Books In Minutes: The Lean Startup Chapter 7 – Measure
Are you making your product better?
How do you know?
The Lean Startup
A startup would have some ideal business numbers that it would like to achieve at the beginning, be it the number of customers, or revenue and profit, and it is usually not quite there yet. Its job at the time is twofold
- measure where it is right now
- conduct experiments to learn how to get closer to the ideal state
Most startups have at least some traction, and many of them persevere too long and eventually die. Traditional business relies on accounting to grow on the right track, but startups are unpredictable in the same way. Ries invented a framework called innovation accounting to prevent this from happening.
To make use of innovation accounting one has to quantify its leap of faith assumptions first. For example, a manufacturing company would maximize its profitability of each customer, the cost of acquiring new customers, and the repeat purchasing rate of existing customers. A marketplace company would maximize the retention rate of both the sellers and buyers, where the sellers would want more buyers to purchase and the buyers would want more sellers to compete for lower prices. And then followed by the three milestones:
The first milestone is to fill your growth model with some baseline data, such as conversion rate, signup rate and customer lifetime value. To collect these data, follow the two steps
- smoke test - put out a landing page with marketing materials to see if customers even have interests in the product before building anything
- MVP - select the riskiest assumptions and build prototypes to test them
Decide which of your drivers of growth you want to improve and make changes to your prototype with the goal to improve the driver. If a change does not improve the driver, it should be marked as a failure.
Over time, if the drivers of growth do not get closer to the ideal state, it is time to pivot.
No matter how hard working you are, the effort will be in vain if you look at the wrong metrics. Even worse, some metrics could trick you into believing you are making progress. Some common pitfalls are gross metrics like total registered users and gross revenue. While you are seeing the favorable hockey stick graph for these metrics, it could actually be the result of paid acquisition, which is to reinvest the revenue into acquiring more customers. Ries called this kind of metrics "vanity metrics".
Ries called the alternative kind of metrics that genuinely helps judge the business "actionable metrics", which is based on looking at changes happening in different cohorts. Let me explain.
The idea of cohort analysis is to look at the performance of the same group of people that comes into contact with the product. Thus, one can know exactly how a change has affected each group of people independently.
Group users into cohorts by time
Now that we know what metrics we should be looking at, and how we should look at them, it's time to tune the engine.
The idea of split testing, also known as A/B testing, is to offer different versions of a product to different cohorts of users at the same time, and measure the changes in behavior among the cohorts.
A/B testing and measuring the results
With cohort analysis and split testing, we can confidently conduct experiments and tell whether they make the product better or not.
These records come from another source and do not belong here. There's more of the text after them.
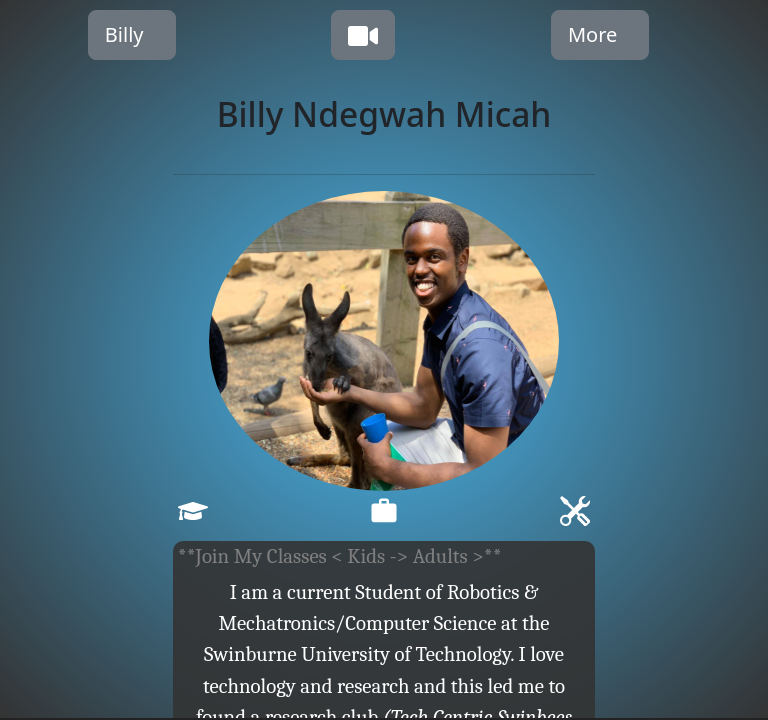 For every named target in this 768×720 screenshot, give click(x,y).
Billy (124, 34)
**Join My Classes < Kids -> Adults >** (340, 556)
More (592, 34) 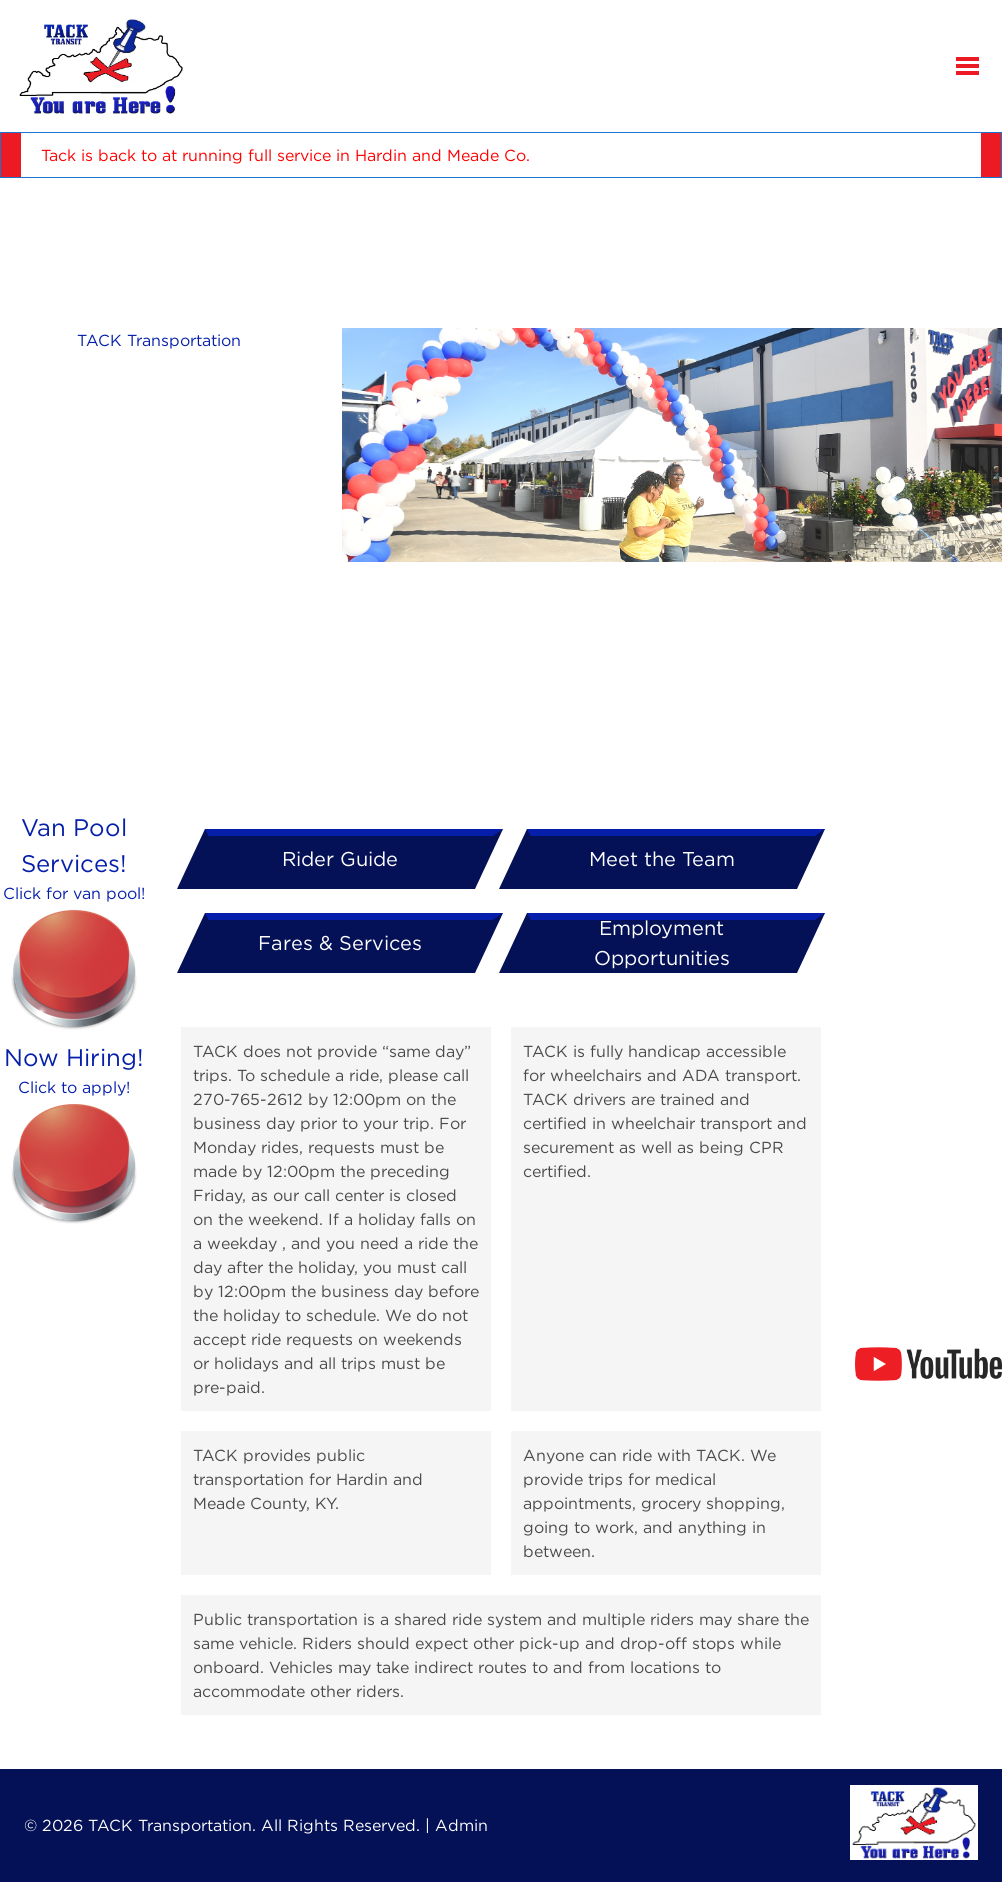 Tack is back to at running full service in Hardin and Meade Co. (285, 155)
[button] (968, 66)
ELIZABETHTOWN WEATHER (501, 253)
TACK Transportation (159, 340)
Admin (461, 1825) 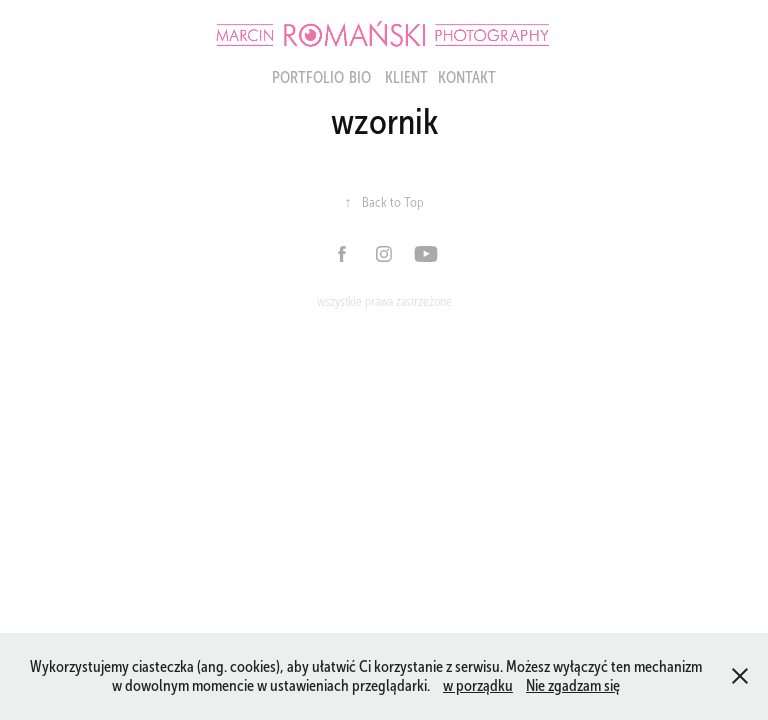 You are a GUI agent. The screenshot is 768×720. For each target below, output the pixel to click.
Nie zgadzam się (573, 685)
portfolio (308, 77)
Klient (406, 77)
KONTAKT (467, 77)
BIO (360, 77)
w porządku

However, when it comes to execution, we are likely to fall into this common pitfall - looking at the wrong metrics on productivity just like how we looked at the wrong metrics for growth.
Specialists like engineers and designers would consider their productivity as how many tasks they have done. We would tend to go with this pipeline execution, that the founders, directors, or product managers do the analysis and decide where to go next, while the specialists keep on to the rest of the tasks. They would try to not bother each other as much as they can.
Part of the reason to do validated learning is to reduce the waste on meaningless tasks. While it seems high productivity that both parties are completing tasks, the lessons learned from the previous experiments would not be reflected fast enough to the next step. Slowing down would be the antidote to this problem.
Kanban restricted each of its four task buckets - backlog, in-progress, built, validated - to maximum of three tasks. The team will soon find out that all buckets are full of tasks. Unless they make room from the validated bucket, meaning to confirm whether a split-test has effect on the target metrics, no one could keep going on to new tasks.
The best way to keep the wheels turning is to make every task "validatable". The specialists would not bother to start any task that is not part of a split-test experiment. The following tasks will be removed once a related task is validated as non-effective. Every tasks will be narrated in a understandable way: without a clear hypothesis, it cannot be validated. There will be no "I am just the executor", the team works as a whole. The team can then be more productive.
A full Kanban board
Every product development, marketing, or other initiative that a startup undertakes should be targeted at improving one of the drivers of its growth model.
The sign of a successful pivot: the new experiments you run are overall more productive than the experiments you were running before.
Poor quantitative results force us to declare failure and create the motivation, context, and space for more qualitative research.